After getting it all put together and making sure it works,  I took it apart and cerakoted the brackets.   Going with "midnight bronze".   A mix of 75% burnt bronze, and 25% graphite black. 

It's in the cerakote oven baking at the moment.   I'll post more pics whet it's done, in 2 hours.


----------



## brino (Sep 16, 2021)

Even the "mock-up" looks very clean!
"watching" this thread for updates.
-brino


----------



## kb58 (Sep 16, 2021)

There was a nearly identical thread a few weeks ago, and the main point seemed to be that lower cost caliper/linear scale indicators eat batteries far faster than the name brands. Oh, and of course, one group said they never had need of one, and the other group saying that wouldn't live without it, hah.


----------



## Janderso (Sep 16, 2021)

I have the Shars, works great. I can watch the quill being pulled down while I machine parts.
It reminds me to tighten the quill.
No, really, they are very handy!

Super clean install-mock-up!


----------



## Ken226 (Sep 16, 2021)

Well, I got'er done!    Glad to hear the Shars unit works fine.  I had it in my Amazon cart for a couple weeks.  I'd have ordered it, but those posts about it lagging scared me off.

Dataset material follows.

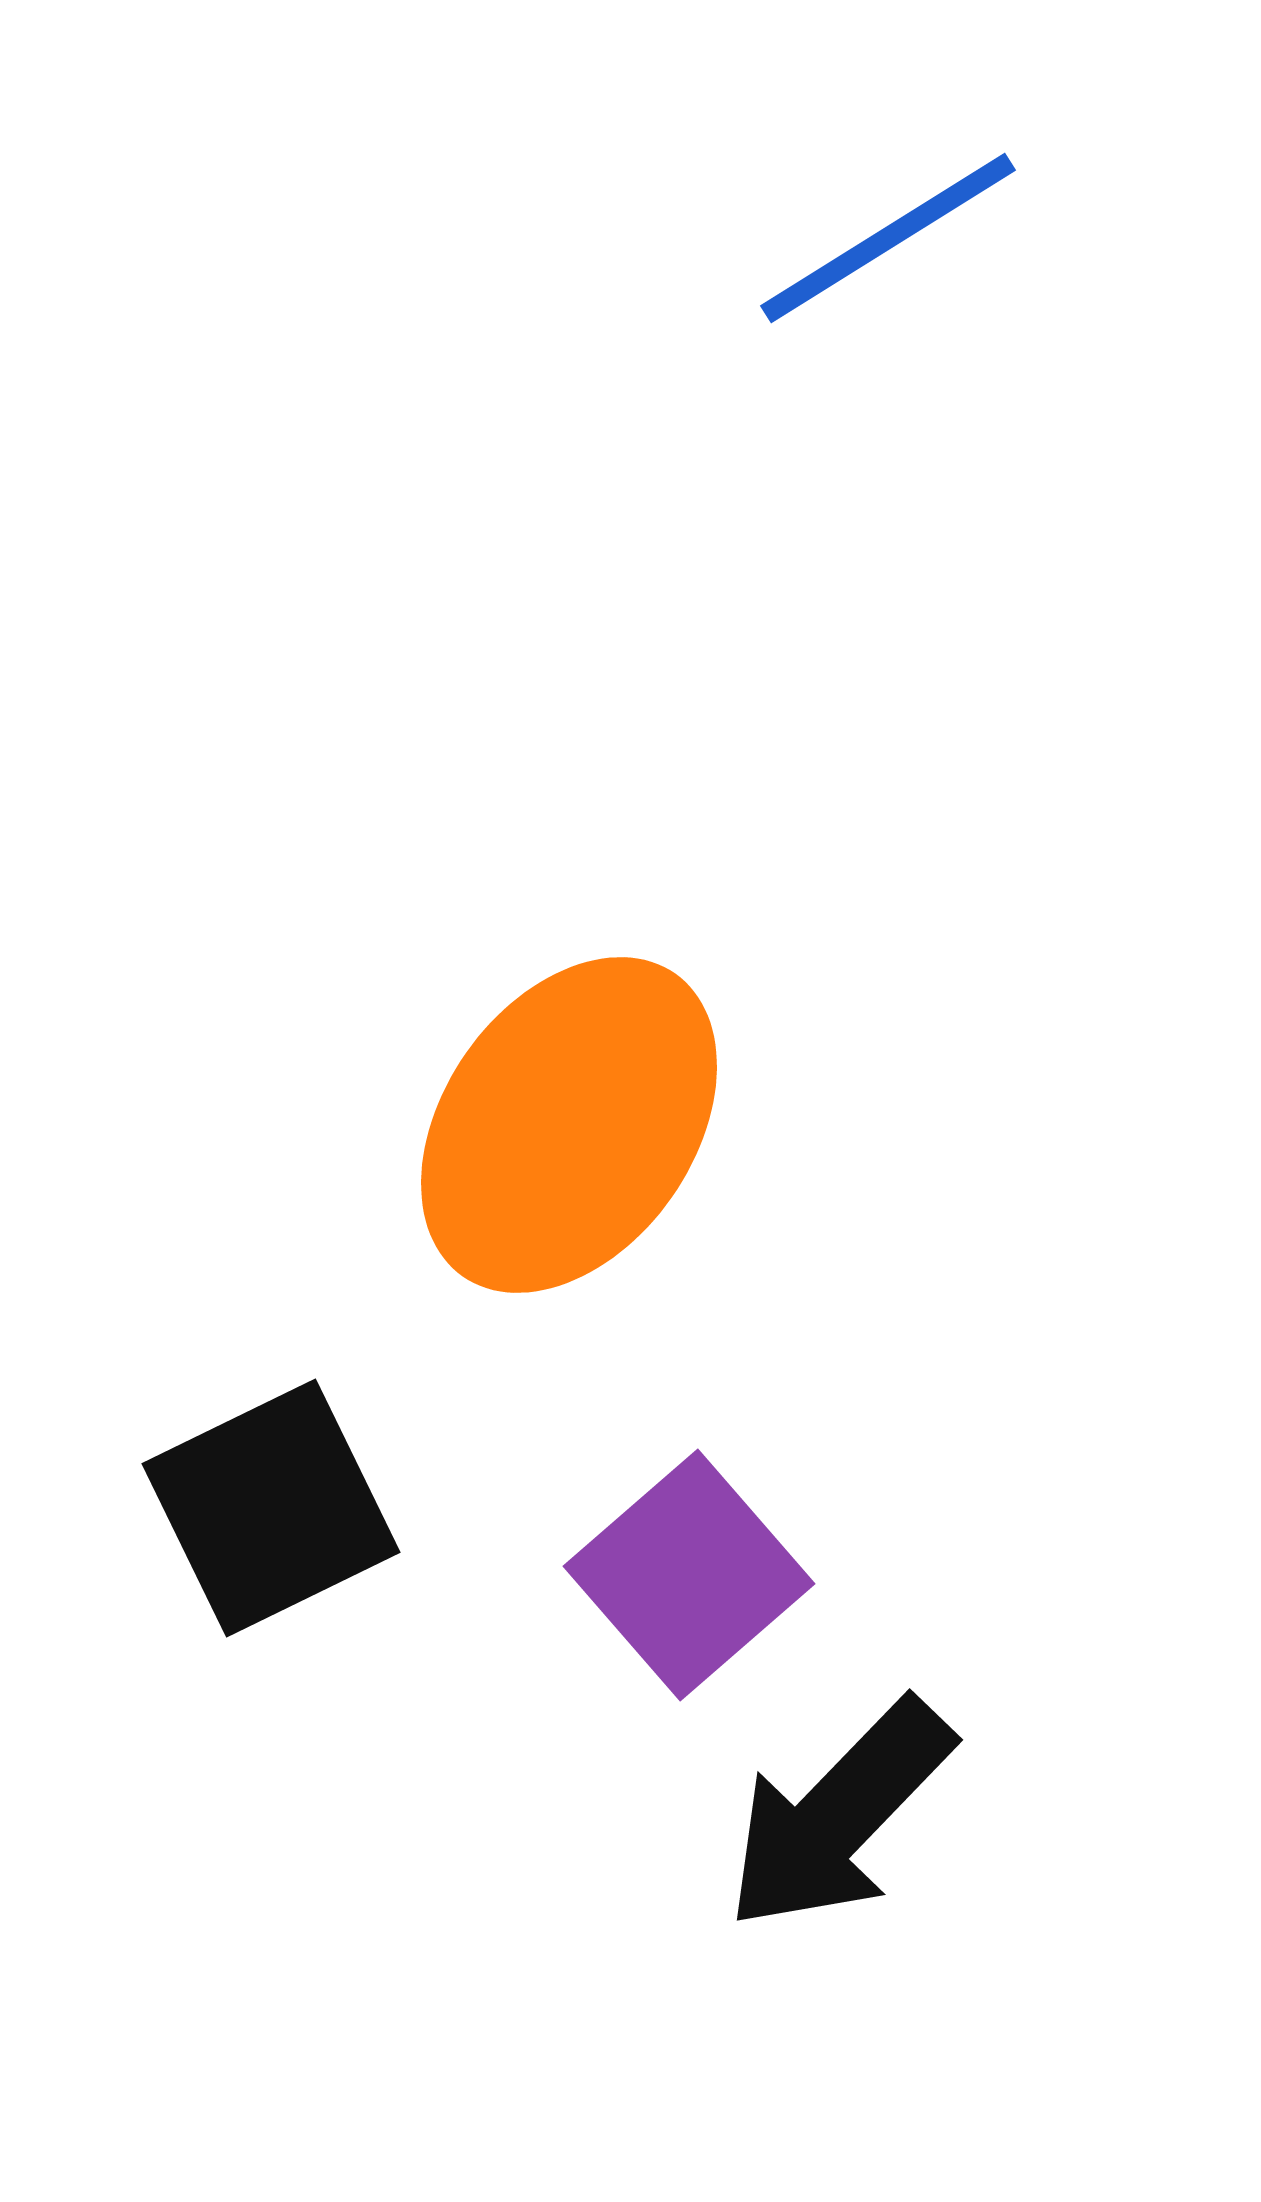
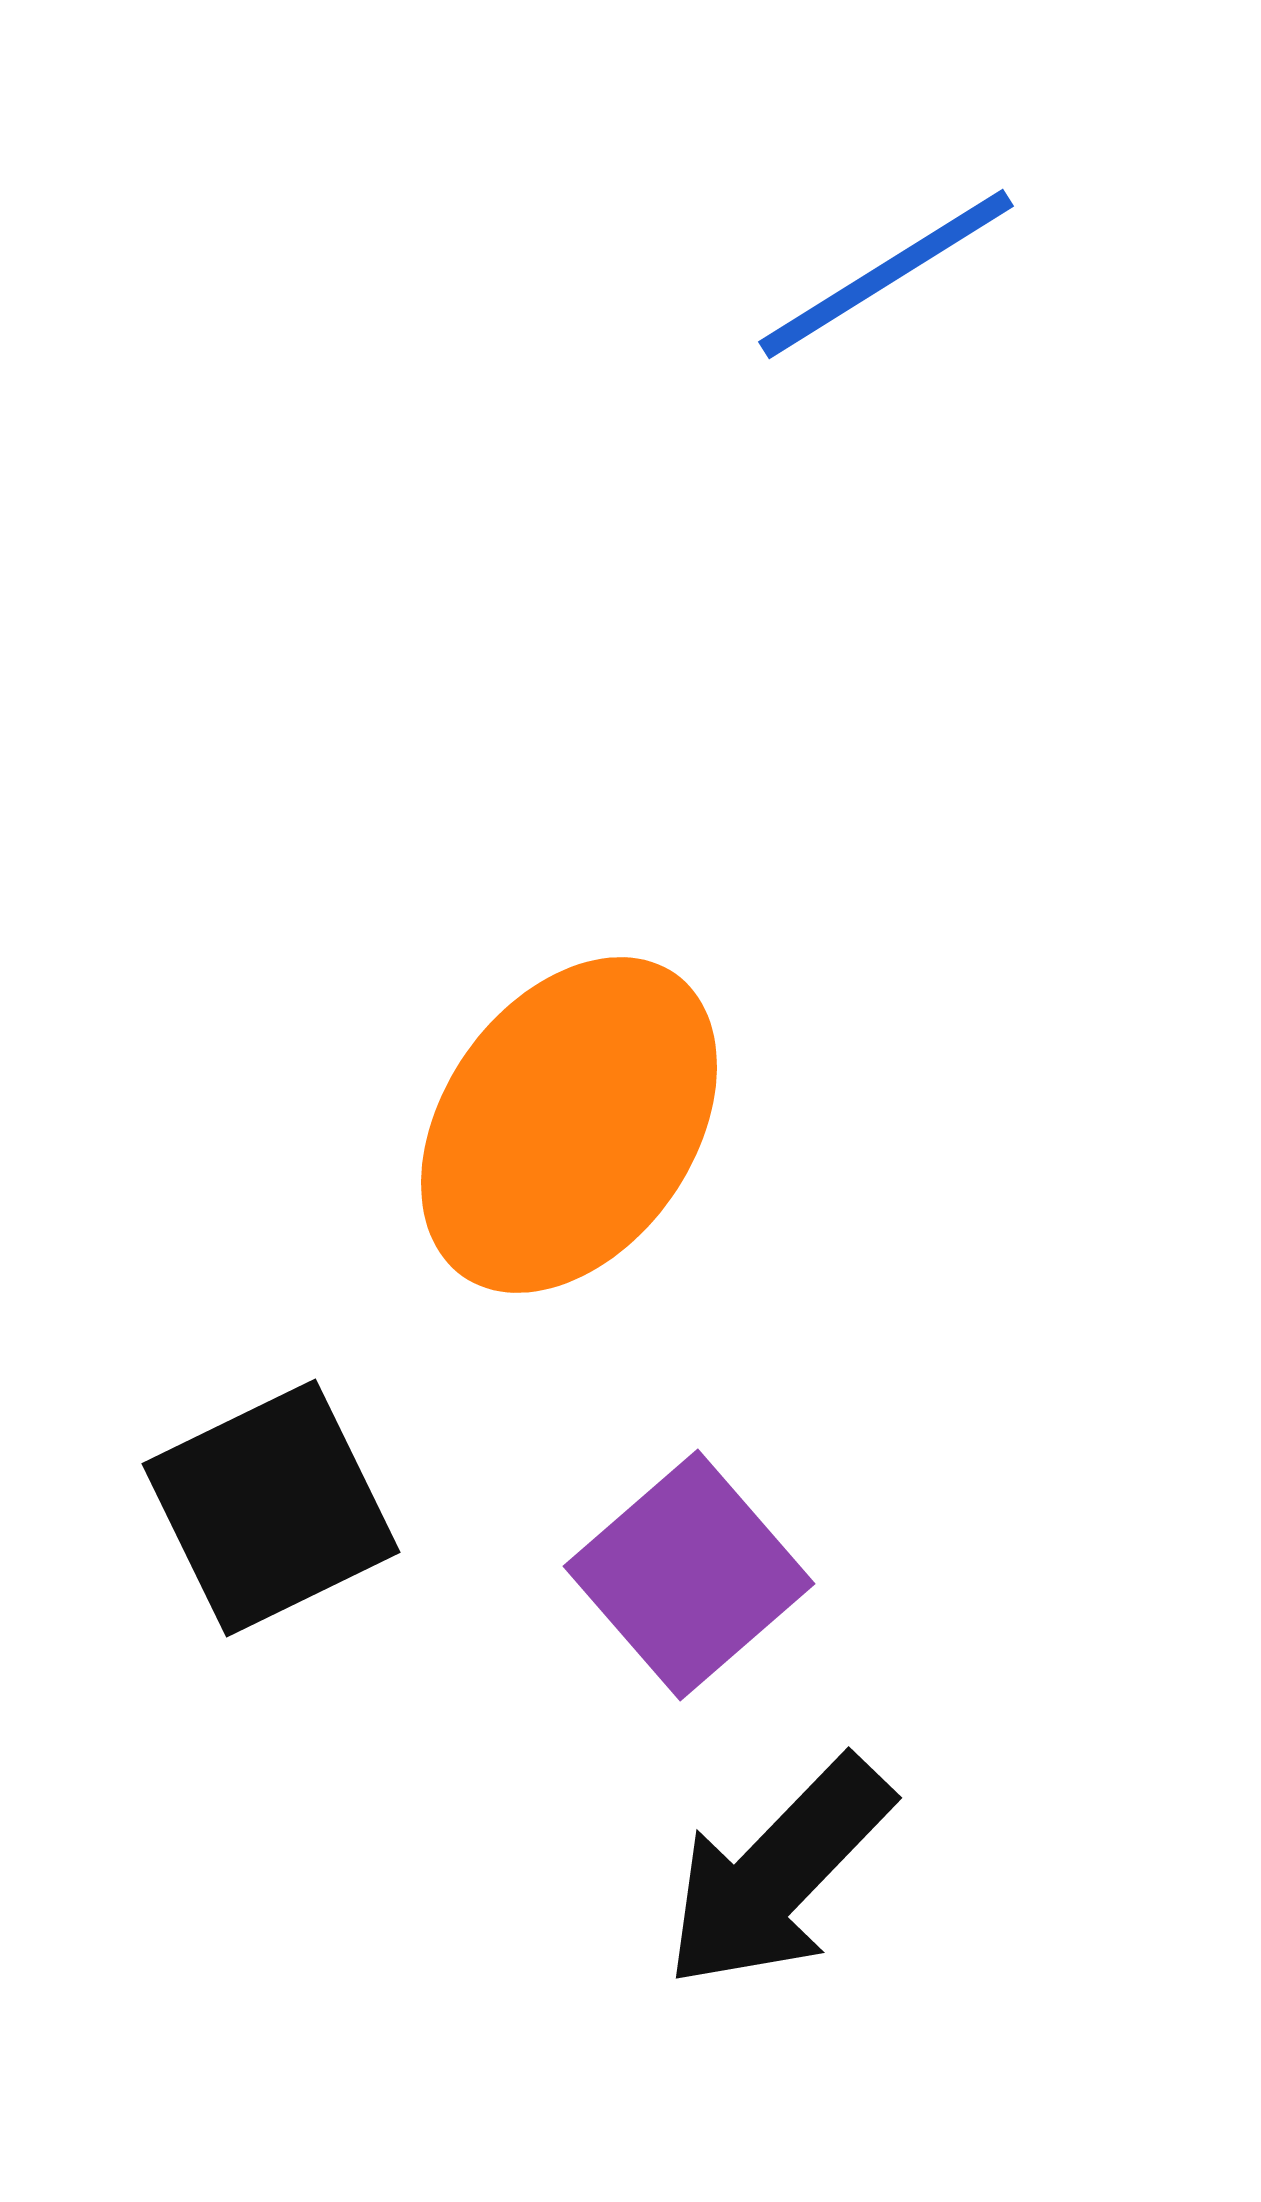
blue line: moved 2 px left, 36 px down
black arrow: moved 61 px left, 58 px down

Sounds like maybe a few guys got unlucky,  and most work fine.   

I took lots of pics,  so bear with me while I post'em up.   I'll be doing some saving and editing, as I load pics,   so I don't have to re-type everything should the web browser do something weird.

Anyway,  here's my pictoral update:

Here are the parts,  fresh out of the cerakote oven.  In "midnight bronze".




Trying for better lighting,  to show the color better.




This one shows the brass pin I used to take up the slack in the transfer bar part.  It's driven by a setscrew that passes through the transfer bar at an angle from the opposite side.





Shows the tapped hole for the setscrew that pushes against the brass pin.




Here is the backplate attached to the read head.




Here is a pic showing the slotted transfer bar plate.  The slots allow the plate to move a little,  so the transfer bar can be aligned with that hole it goes in, in that thingy on the quill.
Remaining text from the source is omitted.